What to Do Next: There are several strategic ways to get out of debt. The first step is to organize your debts and consider whether you can consolidate them in a way that lowers your interest rate. Then use a strategy like debt avalanche or snowball to pay down your remaining debt.


Retirement is still a long way off, but it’s getting closer. Hopefully, you’re regularly setting aside money so that someday you’ll be able to comfortably live off your savings. This is another easy one to automate and forget to check in on later. But now is a great time to make sure you’re saving the right amount — and that you’re saving for retirement in the right ways.

What to Do Next: If you need to up your retirement savings, increase the amount you save each year by a small amount (just like with the college savings — this works for any long-term goal). Before you know it, you’ll be saving 10 to 15 percent of your salary. And consider talking to a financial advisor about how you’re saving to make sure that you’re putting yourself in a good position to maximize what you get out of your savings when you get to retirement.

As your family grows, a financial plan can help you prioritize what’s important to you financially, today and in the future. It’s also a good idea to regularly review your estate plan — and create one if you haven’t — to make sure your beneficiary designations are still correct and to make sure any new assets are included (if appropriate) and titled properly. Your financial advisor can help you update your plan to make sure it continues to reflect the priorities of your growing family.


When you first had kids, you probably had a thought or two about college someday. Maybe you set up a 529 college savings account or another type of account. The 529 accounts offer tax advantages that help you accumulate funds to use someday to pay for school expenses.

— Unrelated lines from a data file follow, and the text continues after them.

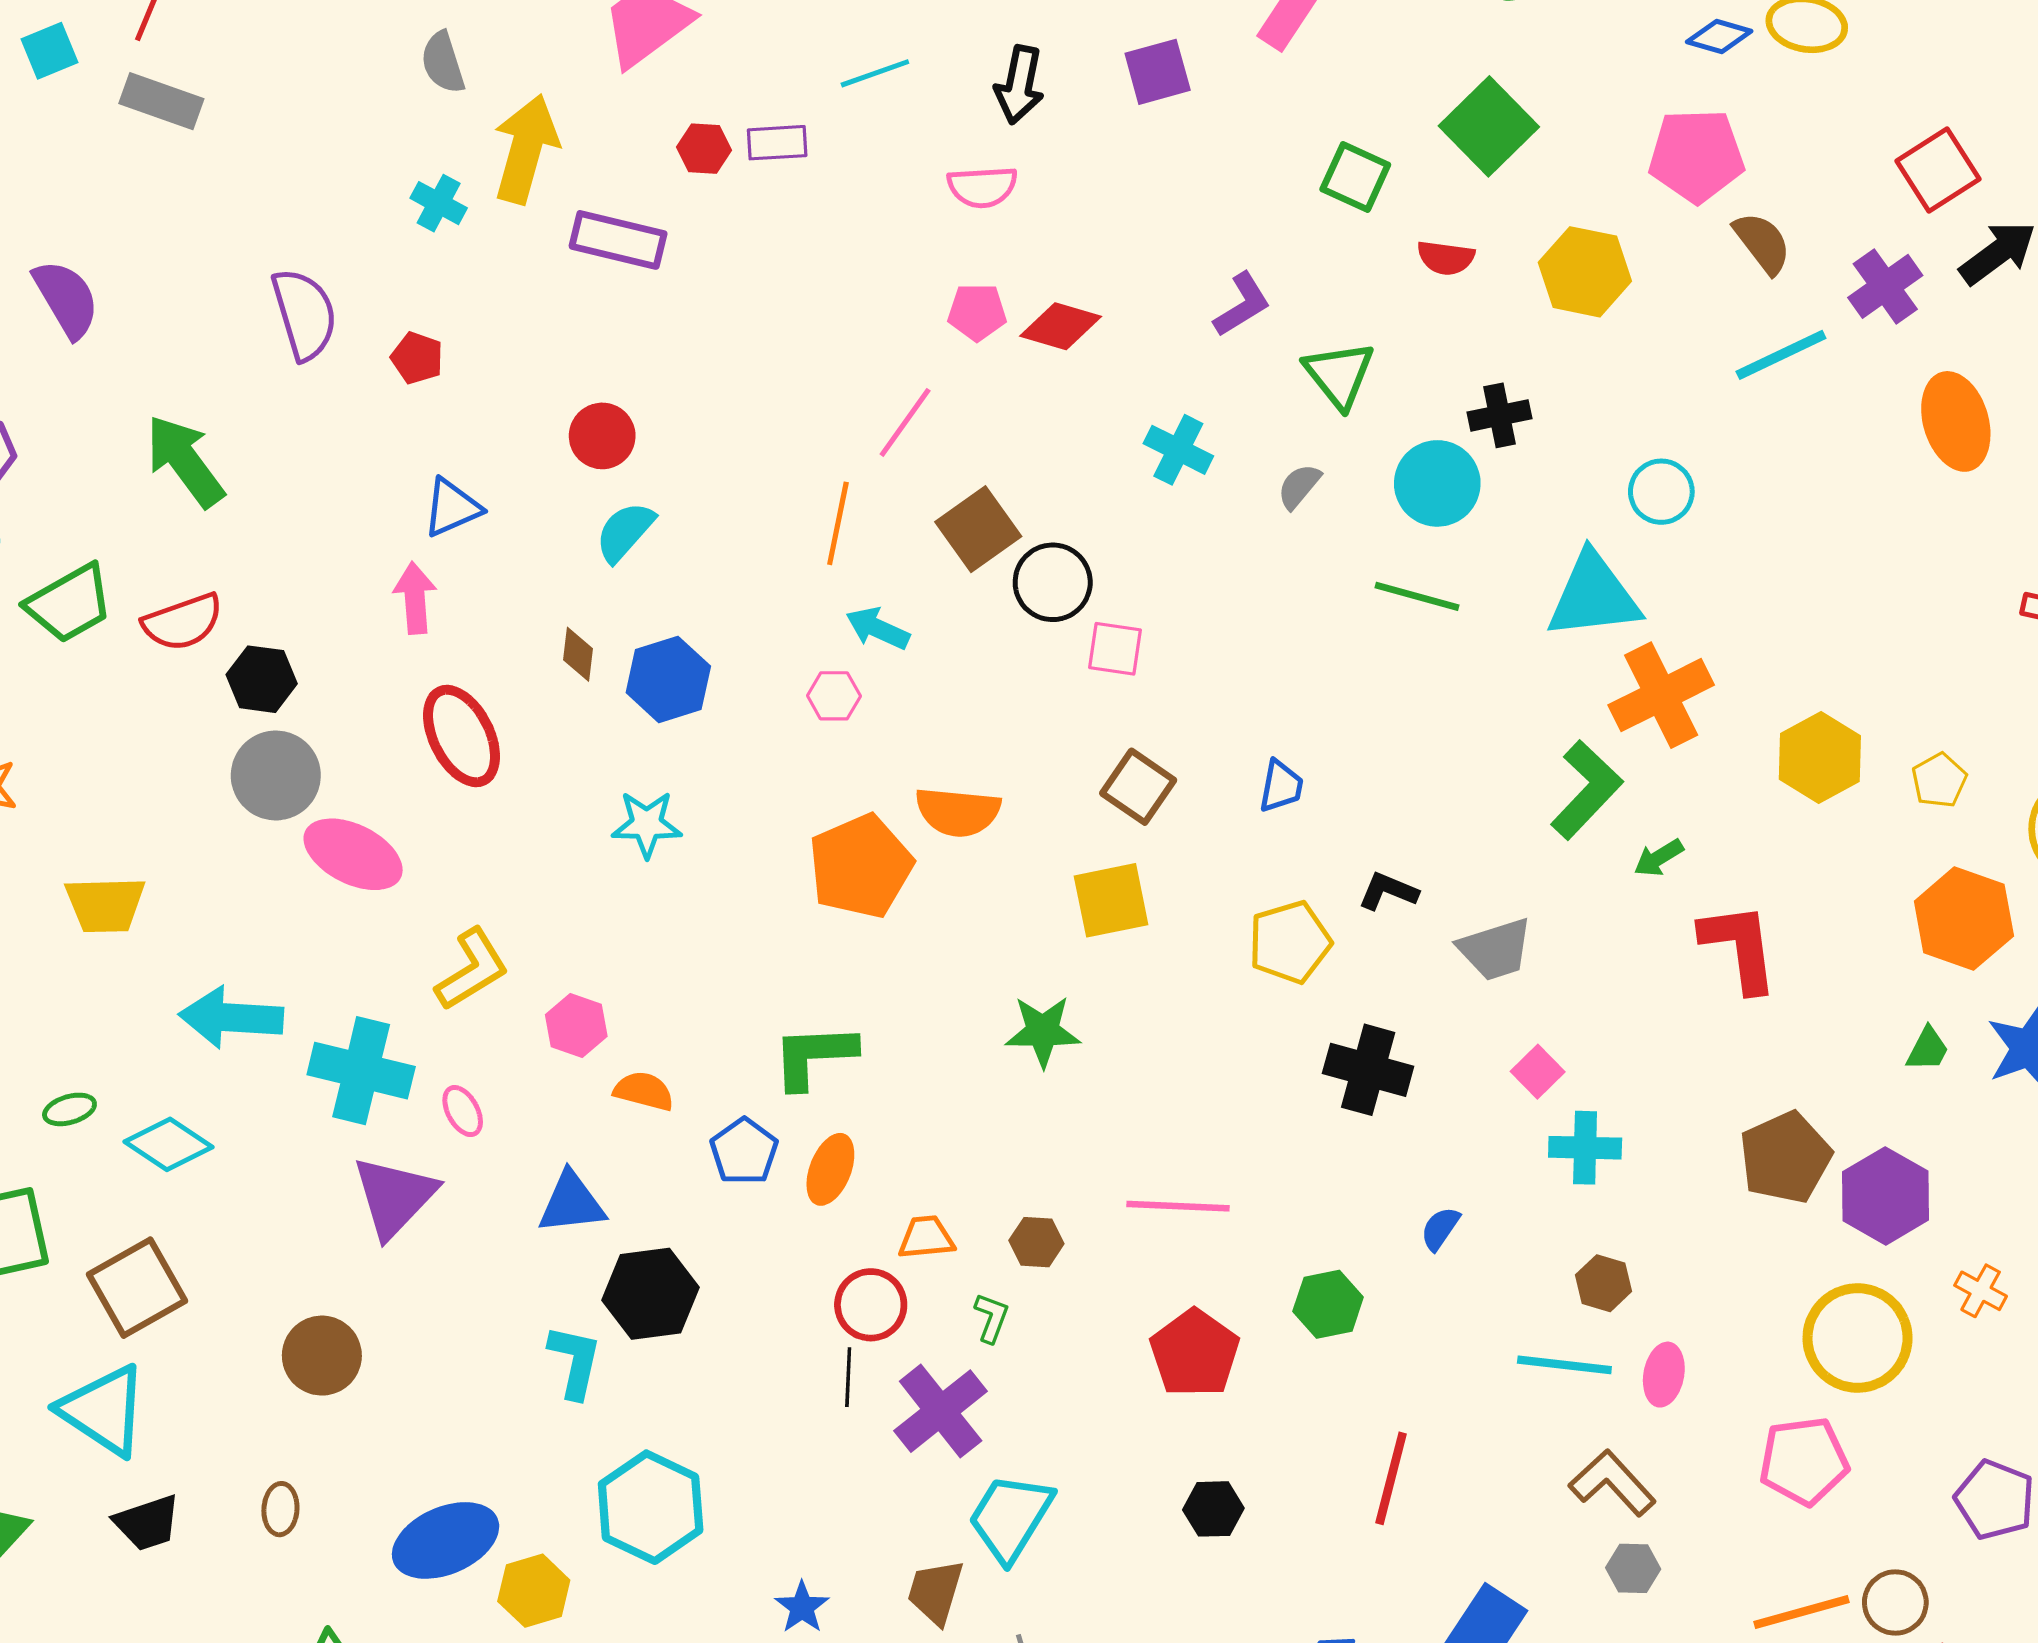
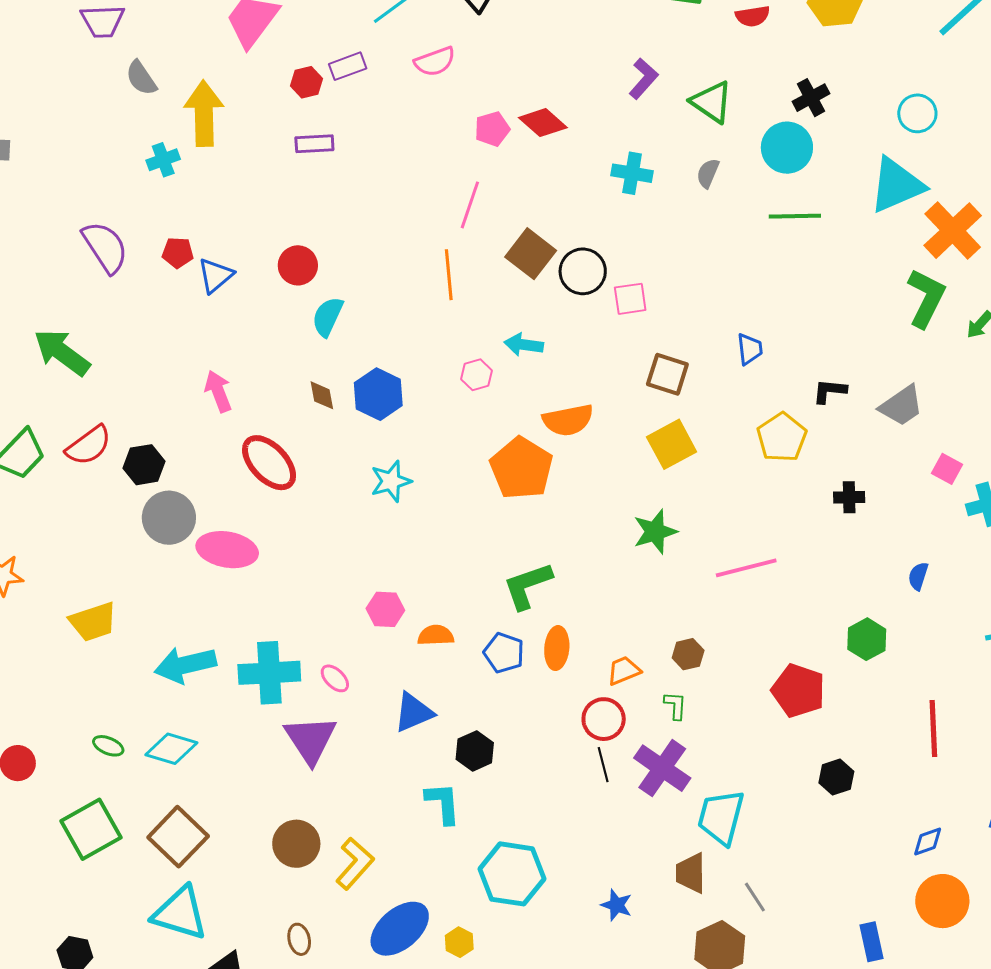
pink semicircle: (982, 187) -> (435, 62), moved
cyan cross: (439, 203) -> (163, 160), turned -32
purple rectangle: (618, 240) -> (314, 144), moved, size x0.7
red diamond: (1061, 326) -> (543, 123), turned 42
blue triangle: (452, 508) -> (215, 275), moved
cyan arrow: (878, 628) -> (524, 345), moved
yellow L-shape: (472, 970) -> (355, 863), moved
black cross: (1368, 1070) -> (849, 497), size x0.6
green ellipse: (70, 1109) -> (108, 746), turned 56
pink line: (1178, 1206) -> (746, 568), moved
black hexagon: (650, 1294) -> (475, 751), size x0.7
yellow hexagon: (534, 1591) -> (459, 942), size x0.7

What to Do Next: If you have a 529 open, are you contributing regularly? If not, consider setting aside a regular amount each month. If you’re already contributing, do you want to put aside more? One trick to help you save more for a big goal is to automate contributions and slowly raise the amount you contribute over time, perhaps upping your monthly contribution by $25 each year. However, it’s important to balance 529 savings with retirement. There are loans for college; there aren’t loans for retirement.

Also see if friends and family would be willing to contribute to the account as part of their birthday or holiday gifts to your children. Depending on your state and situation, there may be tax benefits for people who make 529 contributions.


When you’re just starting out, it can seem like all your money is going to day care and diapers. But as your family grows, some of these expenses start to decline — all while your salary grows. That makes it a good time to take stock of new goals that you may want to start funding. Perhaps that means setting aside some money for a wedding someday or perhaps a major family trip.

What to Do Next: Open a high-yield savings account — one that’s separate from your everyday accounts — to set aside some money each month for goals you want to reach over the next five years. For goals that are more than five years off, you may want to consider investing your savings to help your money grow even faster.